Task description:
What lines of the listing include the string "Back"? Show them all.

**** Input data ****

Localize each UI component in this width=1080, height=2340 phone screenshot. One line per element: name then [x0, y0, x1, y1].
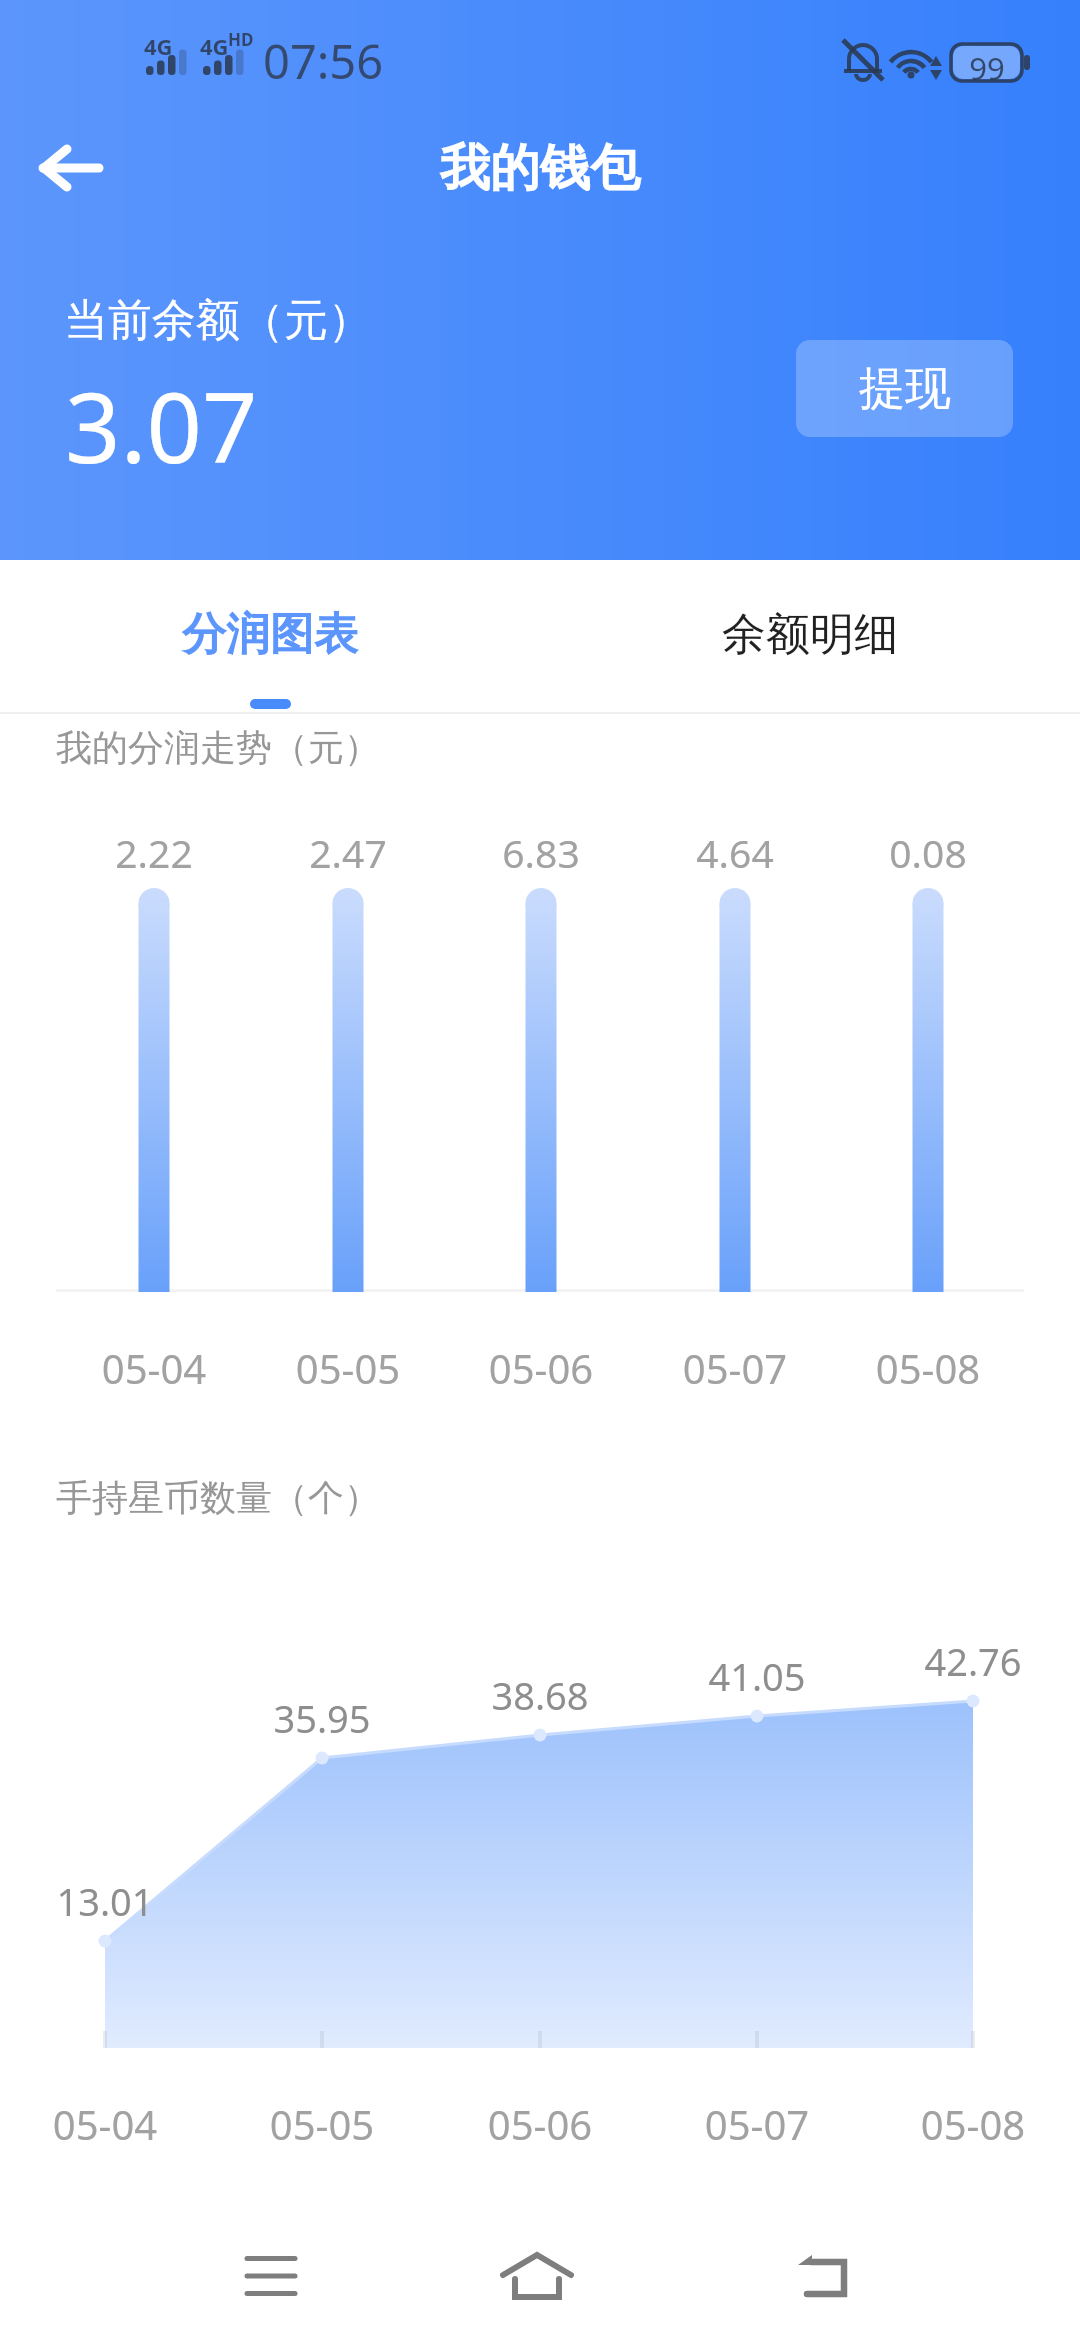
staticText: 2.47 — [248, 826, 448, 879]
staticText: 05-05 — [222, 2097, 422, 2151]
staticText: HD — [228, 28, 254, 51]
button[interactable]: Recent apps — [181, 2201, 361, 2340]
staticText: 当前余额（元） — [64, 293, 372, 348]
staticText: 4G — [144, 31, 173, 61]
staticText: 38.68 — [440, 1669, 640, 1721]
staticText: 6.83 — [441, 826, 641, 879]
staticText: 05-04 — [5, 2097, 205, 2151]
staticText: 05-06 — [440, 2097, 640, 2151]
staticText: 4.64 — [635, 826, 835, 879]
button[interactable]: 余额明细 — [540, 560, 1080, 712]
staticText: 99 — [965, 47, 1009, 89]
staticText: 05-06 — [441, 1341, 641, 1395]
button[interactable]: Back — [24, 122, 116, 214]
staticText: 05-08 — [873, 2097, 1073, 2151]
button[interactable]: Home — [447, 2201, 627, 2340]
staticText: 41.05 — [657, 1650, 857, 1702]
staticText: 05-07 — [657, 2097, 857, 2151]
staticText: 05-08 — [828, 1341, 1028, 1395]
staticText: 我的分润走势（元） — [56, 725, 380, 770]
staticText: 手持星币数量（个） — [56, 1475, 380, 1520]
staticText: 余额明细 — [722, 607, 898, 662]
staticText: 13.01 — [5, 1875, 205, 1927]
staticText: 3.07 — [65, 359, 258, 491]
staticText: 42.76 — [873, 1635, 1073, 1687]
staticText: 2.22 — [54, 826, 254, 879]
staticText: 05-05 — [248, 1341, 448, 1395]
staticText: 分润图表 — [182, 607, 358, 662]
button[interactable]: Back — [729, 2201, 909, 2340]
staticText: 07:56 — [263, 29, 384, 93]
staticText: 我的钱包 — [0, 137, 1080, 200]
staticText: 05-04 — [54, 1341, 254, 1395]
staticText: 35.95 — [222, 1692, 422, 1744]
staticText: 05-07 — [635, 1341, 835, 1395]
staticText: 提现 — [859, 360, 951, 418]
button[interactable]: 提现 — [796, 340, 1013, 437]
staticText: 4G — [200, 31, 229, 61]
button[interactable]: 分润图表 — [0, 560, 540, 712]
staticText: 0.08 — [828, 826, 1028, 879]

****

Finished exercise:
button[interactable]: Back — [24, 122, 116, 214]
button[interactable]: Back — [729, 2201, 909, 2340]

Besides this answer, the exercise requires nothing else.